Keep Running – Monitoring your Exchange Servers to Prevent and Troubleshoot Common Issues

It’s just email… Almost every Exchange administrator has heard those words said before. But what happens when email is down or running slow? What do you do to keep running? When a system goes down, it would appear to be as the world has completely ended. In today’s world email is the main form of communication for the majority of businesses. Without email there is loss of productivity which could lead to dollars lost, which in the end is not good.
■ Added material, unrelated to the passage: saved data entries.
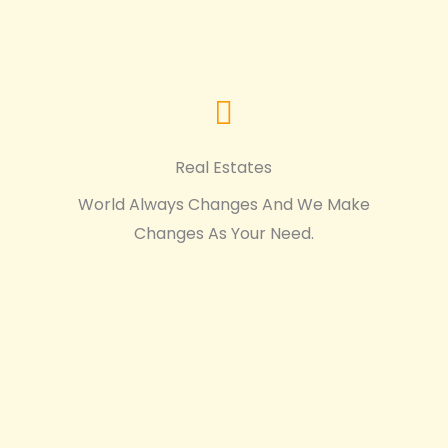
Real Estates
World Always Changes And We Make
Changes As Your Need.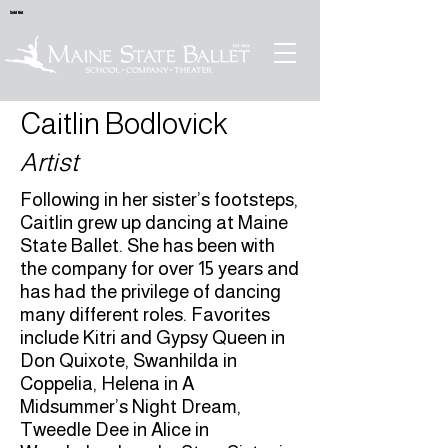
Sold Out
Caitlin Bodlovick
Artist
Following in her sister’s footsteps,
Caitlin grew up dancing at Maine
State Ballet. She has been with
the company for over 15 years and
has had the privilege of dancing
many different roles. Favorites
include Kitri and Gypsy Queen in
Don Quixote, Swanhilda in
Coppelia, Helena in A
Midsummer’s Night Dream,
Tweedle Dee in Alice in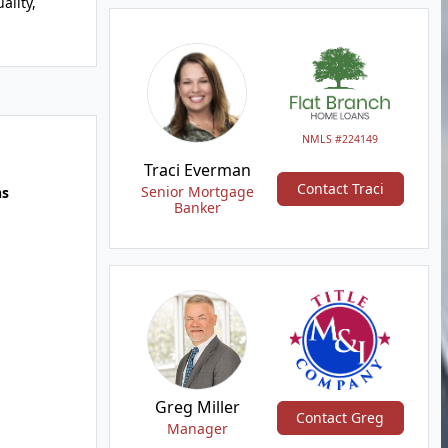
ality,
NMLS #224149
Traci Everman
Contact Traci
Senior Mortgage
hs
Banker
Greg Miller
Contact Greg
Manager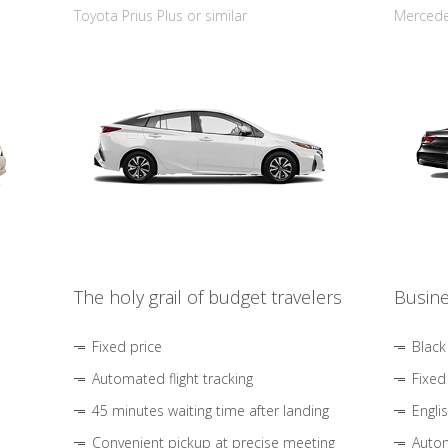
Toyota Prius Plus or similar
Mercedes
The holy grail of budget travelers
Busine
Fixed price
Black
Automated flight tracking
Fixed
45 minutes waiting time after landing
Engli
Convenient pickup at precise meeting
Autom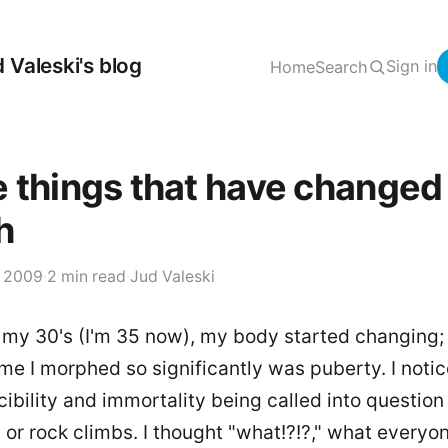
 Valeski's blog
Sign in
Home
Search
 things that have changed
h
, 2009
·
2 min read
·
Jud Valeski
 my 30's (I'm 35 now), my body started changing;
ime I morphed so significantly was puberty. I noti
ncibility and immortality being called into question
, or rock climbs. I thought "what!?!?," what everyo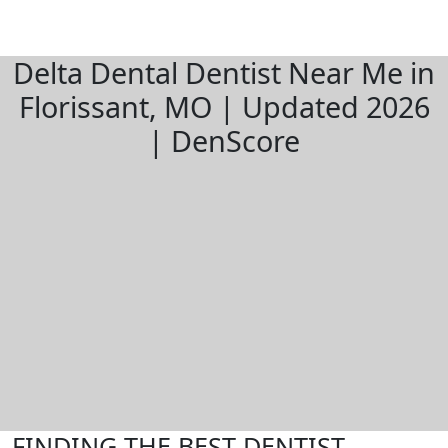
Delta Dental Dentist Near Me in
Florissant, MO | Updated 2026
| DenScore
FINDING THE BEST DENTIST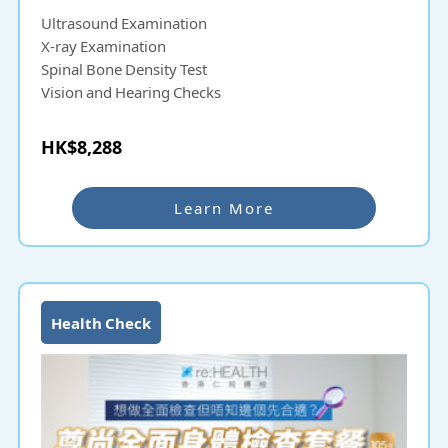
Ultrasound Examination
X-ray Examination
Spinal Bone Density Test
Vision and Hearing Checks
HK$8,288
Learn More
Health Check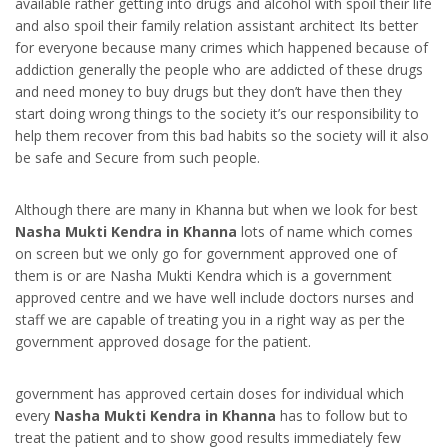
available rather getting into drugs and alcohol with spoil their life
and also spoil their family relation assistant architect Its better
for everyone because many crimes which happened because of
addiction generally the people who are addicted of these drugs
and need money to buy drugs but they don’t have then they
start doing wrong things to the society it’s our responsibility to
help them recover from this bad habits so the society will it also
be safe and Secure from such people.
Although there are many in Khanna but when we look for best
Nasha Mukti Kendra in Khanna
lots of name which comes
on screen but we only go for government approved one of
them is or are Nasha Mukti Kendra which is a government
approved centre and we have well include doctors nurses and
staff we are capable of treating you in a right way as per the
government approved dosage for the patient.
government has approved certain doses for individual which
every
Nasha Mukti Kendra in Khanna
has to follow but to
treat the patient and to show good results immediately few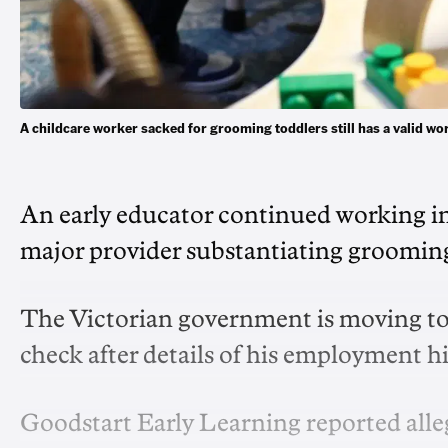
A childcare worker sacked for grooming toddlers still has a valid 
An early educator continued working in 
major provider substantiating grooming
The Victorian government is moving to
check after details of his employment 
Goodstart Early Learning reported alleg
The key to keeping a healthy Exchange environment, to reduce those outages, keep running, or poor user experiences is daily active monitoring. You want to monitor your active exchange servers and its surrounding infrastructure. Simply turning on monitoring will not get you very far. First question you should ask yourself is “What do I need to monitor?”

There are numerous monitoring solutions for Exchange, some are available for free and some you need to pay for. When you know exactly what are you need to monitor this will help decide on what type of monitoring solution you need.

Performance Monitoring to keep running

Performance monitoring is vital because we need to know how the servers are performing to keep running. When the servers are slow that could impact the user experience. Users hate when their email is delayed. The following performance counters will help you keep an eye on any potential issues that maybe happening or trending to a issue.

Exchange server performance counters

Memory usage
- Memory\Available Mbytes (MB)
- Memory\Pages/sec
- Memory\Pool Nonpaged Bytes
- Memory\Pool Paged Bytes & Memory\Free System Page Table Entries
RPC Operations
- MSExchangeIS\RPC Averaged Latency – below 50ms
DSAccess
- MSExchangeDSAccess Domain Controllers\LDAP Read Time – below 50ms spikes no higher than 100ms
- MSExchangeDSAccess Domain Controllers\LDAP Search below 50ms spikes no higher than 100msspikes no higher than 100ms
Disk-
- Database disks
  - PhysicalDisk\Average Disk sec/Read – less than 20ms
  - PhysicalDisk\Average Disk sec/Write – less than 20ms
- Transaction Logs disk
  - PhysicalDisk\Average Disk sec/Read – less than 5ms , spikes no higher than 50
  - PhysicalDisk\Average Disk sec/Write – less than 10ms, spike no higher than 50ms
- Log buffer
  - Database\Log Record Stalls/sec – below 10 per sec no higher than 100 per sec
- Processor –
  - Processor\% Processor Time (_Total) , ideally should be less than 90%

You also want to monitor your Transport hub queues to keep running. Typical causes of transport hub queues being backed up is a mail storm. When the Transport hubs are backed up it can cause performance issues on the server and cause emails to be delayed. In addition to the queues you will should also monitor Exchange mailbox health, which includes the mailbox replication and database copy status.

Exchange Queues

Total Queue count
Total Queue length
Total Queue size
Where is the back up? What is causing it?

Exchange Mailbox health

Test-MRSHealth – Mailbox Replication Service responsible for processing mailbox moves
Test-ReplicationHealth – test overall health and replay stats for DAG
Get-MailboxDatabaseCopyStatus – test to review health of mailbox database copies

Predicting, trending, and keep running…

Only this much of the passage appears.